Risk estimation using copulas
Catalina Bolancé, Montserrat Guillén & Alemar Padilla
- Bolancé, C., Guillén, M. and Padilla, A. (2015) “Estimación del riesgo mediante el ajuste de cópulas”, UB Riskcenter Working Papers Series 2015-01.
Data
There are 753 observed stock returns calculated from daily prices of several stocks: Merck, Novartis, Pfizer, Deutsche Bank, ING, Santander, NASDAQ and S&P500. The example is done using the returns from Novartis (NVS) and Pfizer (PFE).
Copulas
Let L be the total loss in a risky situation,
due to the losses that are caused by two subrisks (risk sources)
L1 and L2, so that L=L1+L2. The dependence between those two
individual risks affects the aggregated loss L.
Copulae allow the modelization of a dependence structure between variables
(sources of risk). So, given (L1,L2) a random vector of loss components with
F1 (l1)=P(L1=l1) and F2 (l2)=P(L2 =l2) their respective continuous
distribution functions, there is a unique copula Cθ:[0,1]2 ∈ [0,1] that depends on parameter θ, so that it holds that:
\begin{equation*}
F(l_{1},l_{2})=C_{\theta}(u_{1},u_{2}),\forall l_{1},l_{2}\in \Re,
\end{equation*}
where u1=F1 (l1) and u2=F2 (l2) are the values of two random variables U1 and U2 that
are uniformly distributed on the interval (0,1).
Examples of copulae are Gaussian, t-Student, Gumbel, Clayton and Frank. They are all used in this example.
Parameter estimation
Copulae are fitted on the basis of one or more
specific parameters. For this propose, according to the type of copula
one or more initial values are proposed and then final parameters are estimated.

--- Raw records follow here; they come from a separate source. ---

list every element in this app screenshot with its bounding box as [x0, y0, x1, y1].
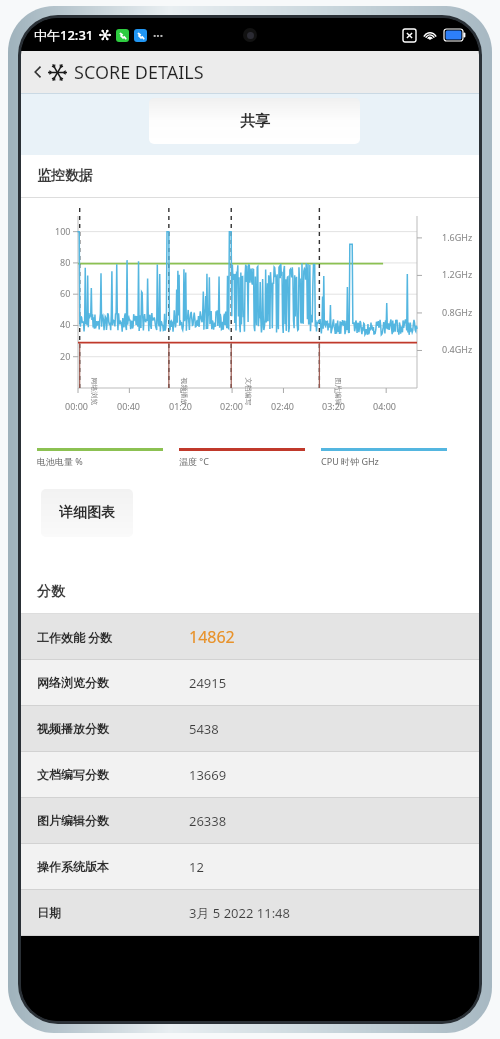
staticText: 12: [189, 858, 204, 876]
staticText: 01:20: [169, 400, 193, 412]
staticText: 00:40: [117, 400, 141, 412]
staticText: ···: [153, 27, 164, 43]
staticText: 04:00: [373, 400, 397, 412]
staticText: 02:00: [220, 400, 244, 412]
button[interactable]: 视频播放分数: [21, 706, 479, 751]
button[interactable]: 网络浏览分数: [21, 660, 479, 705]
staticText: 视频播放: [180, 378, 188, 406]
staticText: 0.8GHz: [442, 306, 473, 318]
staticText: 0.4GHz: [442, 343, 473, 355]
staticText: 14862: [189, 626, 235, 648]
staticText: 13669: [189, 766, 227, 784]
button[interactable]: 文档编写分数: [21, 752, 479, 797]
staticText: 5438: [189, 720, 219, 738]
button[interactable]: 详细图表: [41, 489, 133, 537]
staticText: CPU 时钟 GHz: [321, 455, 379, 467]
staticText: 60: [60, 287, 71, 299]
button[interactable]: 图片编辑分数: [21, 798, 479, 843]
staticText: 共享: [240, 112, 270, 131]
staticText: 02:40: [271, 400, 295, 412]
staticText: 图片编辑: [334, 378, 342, 406]
button[interactable]: 日期: [21, 890, 479, 935]
button[interactable]: 工作效能 分数: [21, 614, 479, 659]
staticText: 03:20: [322, 400, 346, 412]
staticText: 00:00: [65, 400, 89, 412]
staticText: 分数: [37, 583, 65, 601]
staticText: 网络浏览: [90, 378, 98, 406]
button[interactable]: 操作系统版本: [21, 844, 479, 889]
staticText: 网络浏览分数: [37, 675, 109, 690]
staticText: 图片编辑分数: [37, 813, 109, 828]
staticText: 20: [60, 350, 71, 362]
staticText: 电池电量 %: [37, 455, 83, 467]
staticText: 详细图表: [59, 504, 115, 522]
staticText: 日期: [37, 905, 61, 920]
staticText: 100: [55, 225, 71, 237]
staticText: 1.2GHz: [442, 268, 473, 280]
other: Back: [31, 65, 45, 79]
staticText: 24915: [189, 674, 227, 692]
staticText: 40: [60, 318, 71, 330]
staticText: 文档编写分数: [37, 767, 109, 782]
staticText: 温度 °C: [179, 455, 209, 467]
staticText: 视频播放分数: [37, 721, 109, 736]
staticText: 80: [60, 256, 71, 268]
button[interactable]: 共享: [149, 98, 360, 144]
staticText: 1.6GHz: [442, 231, 473, 243]
staticText: 监控数据: [37, 167, 93, 185]
staticText: 文档编写: [244, 378, 252, 406]
staticText: 中午12:31: [34, 26, 94, 44]
staticText: 操作系统版本: [37, 859, 109, 874]
staticText: 工作效能 分数: [37, 629, 113, 645]
button[interactable]: Back: [21, 51, 479, 93]
staticText: 3月 5 2022 11:48: [189, 904, 290, 922]
staticText: SCORE DETAILS: [74, 60, 204, 85]
staticText: 26338: [189, 812, 227, 830]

Estimation of parameters is carried out by the method of pseudo-maximum
likelihood, which consists in maximizing numerically the following expression:
\begin{equation*}
l(\hat{\theta})=
[
\sum_{i=1}^{N}ln\{c_{\hat \theta (\tilde U_{i1}, \tilde U_{i2})}\}
]
\end{equation*}
where the arguments of the copula density c are called pseudo-observations:
\begin{equation*}
\tilde U_{i1} = \dfrac{N}{N+1} \sum_{j=1}^{N}I(L_{j1}\leq L_{i1}) \end{equation*}
and
\begin{equation*}
\tilde U_{i2} = \dfrac{N}{N+1} \sum_{j=1}^{N}I(L_{j2}\leq L_{i2})
\end{equation*}
Goodness of fit
With the aim to establish a comparison between the adjusted models, the AIC (Akaike’s Information Criterion) and the BIC (Schwarz's Bayesian criterion), are estimated where:
\begin{equation*}
AIC=-2l(\hat \theta)+2k,
\end{equation*}
\begin{equation*}
BIC=-2l(\theta \hat)+kln(n)
\end{equation*}
The quantification of the risk is obtained by the method of simulation called Monte Carlo. First, losses are randomly generated from the adjusted copula and then later estimates of the measure of risk are obtained.
The estimate of the marginal distribution functions depends on the type of data, thus, in this example only the Normal distribution and the t-Student distribution are fitted.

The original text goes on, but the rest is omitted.